Arlin M. Adams Professor of Constitutional Law; Professor of History (by courtesy)
Serena Mayeri’s scholarship focuses on the historical impact of progressive and conservative social movements on legal and constitutional change.
Mayeri’s new book, Marital Privilege: Marriage, Inequality, and the Transformation of American Law (Yale University Press, 2025) examines the history of challenges to marriage’s primacy as a legal institution and a source of public and private benefits.
Her first book, Reasoning from Race: Feminism, Law, and the Civil Rights Revolution (Harvard University Press, 2011) received the Littleton-Griswold Prize from the American Historical Association and the Darlene Clark Hine Award from the Organization of American Historians.
Mayeri also writes about reproductive rights and justice, equality and democracy, and history’s role in constitutional discourse and litigation. She is the author of numerous articles and book chapters, and has co-authored amicus briefs in cases involving abortion rights, employment discrimination, immigration and family law.

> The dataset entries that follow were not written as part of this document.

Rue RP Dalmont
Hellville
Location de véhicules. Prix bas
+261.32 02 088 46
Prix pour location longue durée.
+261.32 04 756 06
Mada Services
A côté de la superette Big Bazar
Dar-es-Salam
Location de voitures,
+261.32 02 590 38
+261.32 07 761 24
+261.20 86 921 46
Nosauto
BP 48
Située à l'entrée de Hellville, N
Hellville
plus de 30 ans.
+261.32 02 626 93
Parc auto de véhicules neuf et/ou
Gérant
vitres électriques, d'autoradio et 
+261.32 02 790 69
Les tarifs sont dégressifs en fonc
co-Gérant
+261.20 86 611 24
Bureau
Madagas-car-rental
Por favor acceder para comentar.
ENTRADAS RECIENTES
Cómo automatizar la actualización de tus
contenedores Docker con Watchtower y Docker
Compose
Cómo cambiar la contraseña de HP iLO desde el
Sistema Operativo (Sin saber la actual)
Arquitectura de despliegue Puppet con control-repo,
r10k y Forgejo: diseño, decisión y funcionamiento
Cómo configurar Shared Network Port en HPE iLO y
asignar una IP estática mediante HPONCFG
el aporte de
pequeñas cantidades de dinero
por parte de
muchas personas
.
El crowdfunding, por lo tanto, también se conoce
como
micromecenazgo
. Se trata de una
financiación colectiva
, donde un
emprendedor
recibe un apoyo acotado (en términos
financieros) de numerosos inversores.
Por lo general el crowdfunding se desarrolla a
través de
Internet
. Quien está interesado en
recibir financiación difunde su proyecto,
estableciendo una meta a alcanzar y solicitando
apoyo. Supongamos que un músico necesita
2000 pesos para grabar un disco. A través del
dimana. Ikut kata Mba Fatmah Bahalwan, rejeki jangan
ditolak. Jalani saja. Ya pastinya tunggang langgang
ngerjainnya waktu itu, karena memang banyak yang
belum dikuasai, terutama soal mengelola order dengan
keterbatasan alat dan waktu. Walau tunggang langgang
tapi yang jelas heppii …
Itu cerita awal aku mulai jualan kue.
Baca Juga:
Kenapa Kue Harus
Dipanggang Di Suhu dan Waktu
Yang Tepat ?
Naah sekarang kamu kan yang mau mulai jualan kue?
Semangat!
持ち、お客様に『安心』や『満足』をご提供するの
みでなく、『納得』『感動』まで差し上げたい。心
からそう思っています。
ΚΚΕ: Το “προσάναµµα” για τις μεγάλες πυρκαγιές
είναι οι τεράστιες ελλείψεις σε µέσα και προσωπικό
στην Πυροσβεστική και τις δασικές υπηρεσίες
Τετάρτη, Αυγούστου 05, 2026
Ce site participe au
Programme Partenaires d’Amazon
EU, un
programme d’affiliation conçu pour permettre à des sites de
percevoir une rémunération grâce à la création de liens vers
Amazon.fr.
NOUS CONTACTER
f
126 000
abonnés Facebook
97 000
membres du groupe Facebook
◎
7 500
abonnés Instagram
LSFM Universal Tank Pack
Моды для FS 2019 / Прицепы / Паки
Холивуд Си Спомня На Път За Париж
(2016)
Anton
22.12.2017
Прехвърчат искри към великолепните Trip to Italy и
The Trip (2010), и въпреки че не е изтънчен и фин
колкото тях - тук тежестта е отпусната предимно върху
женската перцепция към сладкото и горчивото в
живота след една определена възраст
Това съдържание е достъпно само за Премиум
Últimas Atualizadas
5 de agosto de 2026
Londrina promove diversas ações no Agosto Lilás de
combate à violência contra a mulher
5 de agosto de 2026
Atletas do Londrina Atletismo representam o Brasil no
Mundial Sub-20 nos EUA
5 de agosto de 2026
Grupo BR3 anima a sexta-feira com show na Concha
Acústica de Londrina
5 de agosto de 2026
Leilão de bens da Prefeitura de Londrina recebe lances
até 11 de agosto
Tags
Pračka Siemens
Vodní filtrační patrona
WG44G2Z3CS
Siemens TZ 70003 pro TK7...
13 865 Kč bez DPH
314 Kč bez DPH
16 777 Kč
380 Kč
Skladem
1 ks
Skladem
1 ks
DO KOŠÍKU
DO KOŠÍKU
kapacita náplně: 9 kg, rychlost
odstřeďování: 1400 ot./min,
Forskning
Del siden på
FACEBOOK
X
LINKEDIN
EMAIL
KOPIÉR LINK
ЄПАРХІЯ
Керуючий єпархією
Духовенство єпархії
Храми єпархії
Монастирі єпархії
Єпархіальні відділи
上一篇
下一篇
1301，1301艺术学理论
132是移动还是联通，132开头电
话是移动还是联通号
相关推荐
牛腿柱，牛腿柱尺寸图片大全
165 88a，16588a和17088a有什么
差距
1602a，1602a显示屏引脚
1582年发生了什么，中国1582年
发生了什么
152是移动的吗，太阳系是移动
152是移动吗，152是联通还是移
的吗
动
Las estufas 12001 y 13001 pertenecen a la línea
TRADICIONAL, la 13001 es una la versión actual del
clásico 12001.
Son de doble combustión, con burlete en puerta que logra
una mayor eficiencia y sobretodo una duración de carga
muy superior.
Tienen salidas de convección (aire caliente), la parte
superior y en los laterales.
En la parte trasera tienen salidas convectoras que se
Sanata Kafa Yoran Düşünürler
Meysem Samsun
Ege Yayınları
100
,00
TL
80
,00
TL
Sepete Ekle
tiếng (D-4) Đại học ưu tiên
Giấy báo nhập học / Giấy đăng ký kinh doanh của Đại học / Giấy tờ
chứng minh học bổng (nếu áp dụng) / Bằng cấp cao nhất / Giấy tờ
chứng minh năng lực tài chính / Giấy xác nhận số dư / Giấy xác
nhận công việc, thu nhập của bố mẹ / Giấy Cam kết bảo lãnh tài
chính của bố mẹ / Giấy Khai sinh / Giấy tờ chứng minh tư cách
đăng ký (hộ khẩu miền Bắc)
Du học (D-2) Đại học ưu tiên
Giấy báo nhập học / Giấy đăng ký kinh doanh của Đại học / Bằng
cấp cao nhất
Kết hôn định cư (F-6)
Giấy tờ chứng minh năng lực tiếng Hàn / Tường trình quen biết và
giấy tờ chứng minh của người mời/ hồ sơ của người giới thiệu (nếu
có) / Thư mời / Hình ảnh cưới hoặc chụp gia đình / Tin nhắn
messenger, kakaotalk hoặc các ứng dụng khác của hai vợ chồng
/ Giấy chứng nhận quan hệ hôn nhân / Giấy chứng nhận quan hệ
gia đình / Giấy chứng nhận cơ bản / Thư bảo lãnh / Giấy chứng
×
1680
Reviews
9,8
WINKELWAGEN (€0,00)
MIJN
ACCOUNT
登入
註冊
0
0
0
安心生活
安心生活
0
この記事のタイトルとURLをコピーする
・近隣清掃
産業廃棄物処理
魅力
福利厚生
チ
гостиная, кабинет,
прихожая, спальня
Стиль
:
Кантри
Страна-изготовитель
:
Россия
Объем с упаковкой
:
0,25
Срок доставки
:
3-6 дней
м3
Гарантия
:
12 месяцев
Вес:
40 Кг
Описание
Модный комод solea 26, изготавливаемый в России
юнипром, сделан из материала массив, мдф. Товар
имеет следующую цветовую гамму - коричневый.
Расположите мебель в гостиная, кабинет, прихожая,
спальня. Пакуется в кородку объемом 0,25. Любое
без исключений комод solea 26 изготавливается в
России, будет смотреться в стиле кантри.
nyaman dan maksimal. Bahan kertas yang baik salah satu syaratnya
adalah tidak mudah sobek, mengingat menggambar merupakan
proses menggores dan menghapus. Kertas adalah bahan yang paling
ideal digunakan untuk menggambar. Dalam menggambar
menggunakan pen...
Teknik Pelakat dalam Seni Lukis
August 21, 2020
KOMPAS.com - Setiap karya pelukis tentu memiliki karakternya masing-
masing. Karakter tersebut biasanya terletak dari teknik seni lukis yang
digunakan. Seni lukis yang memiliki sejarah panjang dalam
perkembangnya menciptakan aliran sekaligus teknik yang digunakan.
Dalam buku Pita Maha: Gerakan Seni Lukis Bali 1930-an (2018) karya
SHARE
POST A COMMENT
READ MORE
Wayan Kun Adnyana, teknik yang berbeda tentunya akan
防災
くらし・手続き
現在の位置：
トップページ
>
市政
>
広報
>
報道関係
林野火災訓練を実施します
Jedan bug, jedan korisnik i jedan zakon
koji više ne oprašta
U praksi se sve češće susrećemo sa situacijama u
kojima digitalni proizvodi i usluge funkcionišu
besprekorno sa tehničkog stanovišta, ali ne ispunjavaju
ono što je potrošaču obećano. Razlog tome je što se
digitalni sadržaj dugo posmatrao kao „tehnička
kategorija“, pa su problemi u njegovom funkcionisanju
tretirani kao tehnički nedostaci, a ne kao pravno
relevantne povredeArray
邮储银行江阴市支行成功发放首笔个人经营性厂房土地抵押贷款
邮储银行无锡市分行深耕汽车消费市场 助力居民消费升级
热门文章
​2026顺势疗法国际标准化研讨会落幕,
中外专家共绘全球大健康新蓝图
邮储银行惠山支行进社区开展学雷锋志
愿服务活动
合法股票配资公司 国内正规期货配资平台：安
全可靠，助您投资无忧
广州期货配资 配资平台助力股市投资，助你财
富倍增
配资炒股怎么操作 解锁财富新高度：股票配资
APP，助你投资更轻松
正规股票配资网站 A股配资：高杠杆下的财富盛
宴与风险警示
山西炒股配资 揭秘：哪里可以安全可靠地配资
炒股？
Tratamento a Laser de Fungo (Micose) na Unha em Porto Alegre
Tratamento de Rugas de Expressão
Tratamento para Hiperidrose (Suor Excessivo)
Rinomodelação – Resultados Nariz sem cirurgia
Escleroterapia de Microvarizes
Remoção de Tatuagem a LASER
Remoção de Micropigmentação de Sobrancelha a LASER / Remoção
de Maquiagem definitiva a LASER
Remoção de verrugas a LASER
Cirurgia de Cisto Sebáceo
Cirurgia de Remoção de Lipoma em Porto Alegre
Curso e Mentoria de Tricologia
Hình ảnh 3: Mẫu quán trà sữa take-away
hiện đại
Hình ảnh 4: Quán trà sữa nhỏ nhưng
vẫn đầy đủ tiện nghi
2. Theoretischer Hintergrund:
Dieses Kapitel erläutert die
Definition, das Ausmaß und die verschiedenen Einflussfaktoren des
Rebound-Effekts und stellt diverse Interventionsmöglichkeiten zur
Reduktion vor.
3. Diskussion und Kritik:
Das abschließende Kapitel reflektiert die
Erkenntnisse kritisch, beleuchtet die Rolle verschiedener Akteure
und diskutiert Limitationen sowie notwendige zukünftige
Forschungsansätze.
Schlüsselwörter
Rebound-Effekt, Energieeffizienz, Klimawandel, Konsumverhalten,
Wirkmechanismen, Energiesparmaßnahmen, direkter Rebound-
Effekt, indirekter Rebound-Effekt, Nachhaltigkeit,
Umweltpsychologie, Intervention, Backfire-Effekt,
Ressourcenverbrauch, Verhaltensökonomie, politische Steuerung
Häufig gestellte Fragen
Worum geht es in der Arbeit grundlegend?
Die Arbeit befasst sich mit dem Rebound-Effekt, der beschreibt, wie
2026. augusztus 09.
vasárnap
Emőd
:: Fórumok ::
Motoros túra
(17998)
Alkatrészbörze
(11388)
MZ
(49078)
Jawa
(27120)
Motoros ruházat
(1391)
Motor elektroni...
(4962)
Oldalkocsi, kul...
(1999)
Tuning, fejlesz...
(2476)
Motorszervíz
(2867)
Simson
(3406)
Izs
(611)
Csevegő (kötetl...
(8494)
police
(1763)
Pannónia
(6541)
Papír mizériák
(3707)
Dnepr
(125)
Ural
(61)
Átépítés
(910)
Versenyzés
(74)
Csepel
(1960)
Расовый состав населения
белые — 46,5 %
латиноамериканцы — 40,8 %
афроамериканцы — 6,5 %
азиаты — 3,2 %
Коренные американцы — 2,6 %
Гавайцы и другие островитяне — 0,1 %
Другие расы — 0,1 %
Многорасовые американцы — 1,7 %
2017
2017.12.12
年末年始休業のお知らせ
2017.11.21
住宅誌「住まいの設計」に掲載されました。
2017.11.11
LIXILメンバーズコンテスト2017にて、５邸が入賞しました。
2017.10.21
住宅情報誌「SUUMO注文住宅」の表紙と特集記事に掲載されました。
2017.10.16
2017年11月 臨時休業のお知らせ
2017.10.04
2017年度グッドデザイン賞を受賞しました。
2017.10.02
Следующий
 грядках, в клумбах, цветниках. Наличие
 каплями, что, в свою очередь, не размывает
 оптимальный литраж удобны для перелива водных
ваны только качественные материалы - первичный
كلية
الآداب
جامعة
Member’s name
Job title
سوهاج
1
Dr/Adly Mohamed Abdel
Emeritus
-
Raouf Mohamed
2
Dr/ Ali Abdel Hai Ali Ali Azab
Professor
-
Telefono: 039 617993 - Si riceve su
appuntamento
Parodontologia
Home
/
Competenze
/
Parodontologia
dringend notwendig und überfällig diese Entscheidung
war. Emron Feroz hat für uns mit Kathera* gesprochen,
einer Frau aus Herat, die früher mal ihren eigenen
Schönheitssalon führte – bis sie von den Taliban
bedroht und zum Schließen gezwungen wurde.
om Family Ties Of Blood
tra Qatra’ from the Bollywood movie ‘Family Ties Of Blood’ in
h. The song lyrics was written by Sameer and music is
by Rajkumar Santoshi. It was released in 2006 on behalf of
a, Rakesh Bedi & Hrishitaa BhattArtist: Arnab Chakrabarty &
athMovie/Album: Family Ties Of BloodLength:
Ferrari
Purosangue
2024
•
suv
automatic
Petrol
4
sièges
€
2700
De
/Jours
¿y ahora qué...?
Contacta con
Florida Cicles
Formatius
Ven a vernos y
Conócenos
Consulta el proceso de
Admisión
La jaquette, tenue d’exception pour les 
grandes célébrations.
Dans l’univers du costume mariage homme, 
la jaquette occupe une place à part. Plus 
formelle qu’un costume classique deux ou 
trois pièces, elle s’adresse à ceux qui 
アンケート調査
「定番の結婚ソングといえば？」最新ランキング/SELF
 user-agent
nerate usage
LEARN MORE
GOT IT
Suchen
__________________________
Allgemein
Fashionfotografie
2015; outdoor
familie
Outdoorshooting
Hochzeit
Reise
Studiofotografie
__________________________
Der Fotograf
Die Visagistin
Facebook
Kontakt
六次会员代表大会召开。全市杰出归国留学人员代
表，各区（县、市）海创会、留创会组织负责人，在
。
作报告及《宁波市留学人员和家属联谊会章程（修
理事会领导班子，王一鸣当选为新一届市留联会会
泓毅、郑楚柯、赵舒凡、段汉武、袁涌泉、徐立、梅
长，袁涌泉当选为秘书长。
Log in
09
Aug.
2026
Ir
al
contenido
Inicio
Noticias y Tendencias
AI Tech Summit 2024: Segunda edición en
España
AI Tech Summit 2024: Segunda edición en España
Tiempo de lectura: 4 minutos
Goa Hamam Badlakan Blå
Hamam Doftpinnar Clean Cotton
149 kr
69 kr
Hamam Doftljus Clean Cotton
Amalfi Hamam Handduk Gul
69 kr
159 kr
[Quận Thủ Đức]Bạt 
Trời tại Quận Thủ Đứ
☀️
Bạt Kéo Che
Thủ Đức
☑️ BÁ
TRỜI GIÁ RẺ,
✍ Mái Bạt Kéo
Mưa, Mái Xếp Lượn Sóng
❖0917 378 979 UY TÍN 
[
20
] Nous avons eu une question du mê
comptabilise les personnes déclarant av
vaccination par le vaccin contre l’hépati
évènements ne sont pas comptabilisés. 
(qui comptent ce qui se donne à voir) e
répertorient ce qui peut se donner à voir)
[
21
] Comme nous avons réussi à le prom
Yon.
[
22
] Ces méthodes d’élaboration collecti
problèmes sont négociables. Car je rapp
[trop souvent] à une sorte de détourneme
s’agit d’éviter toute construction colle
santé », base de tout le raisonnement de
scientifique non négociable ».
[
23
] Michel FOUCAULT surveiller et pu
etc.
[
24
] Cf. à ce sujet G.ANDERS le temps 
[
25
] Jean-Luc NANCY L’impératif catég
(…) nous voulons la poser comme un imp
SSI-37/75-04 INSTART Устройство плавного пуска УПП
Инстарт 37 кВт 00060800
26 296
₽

Mayeri teaches courses in family law, employment discrimination, reproductive rights and justice, gender and the law, and legal history. She holds a secondary appointment in the Department of History, and is a Core Faculty member in the Program on Gender, Sexuality, and Women’s Studies (GSWS). She has served on the executive committees of GSWS and of the Andrea Mitchell Center for the Study of Democracy. In 2016, Mayeri was named a Distinguished Lecturer by the Organization of American Historians. In 2019, she received the Robert A. Gorman Award for Excellence in Teaching.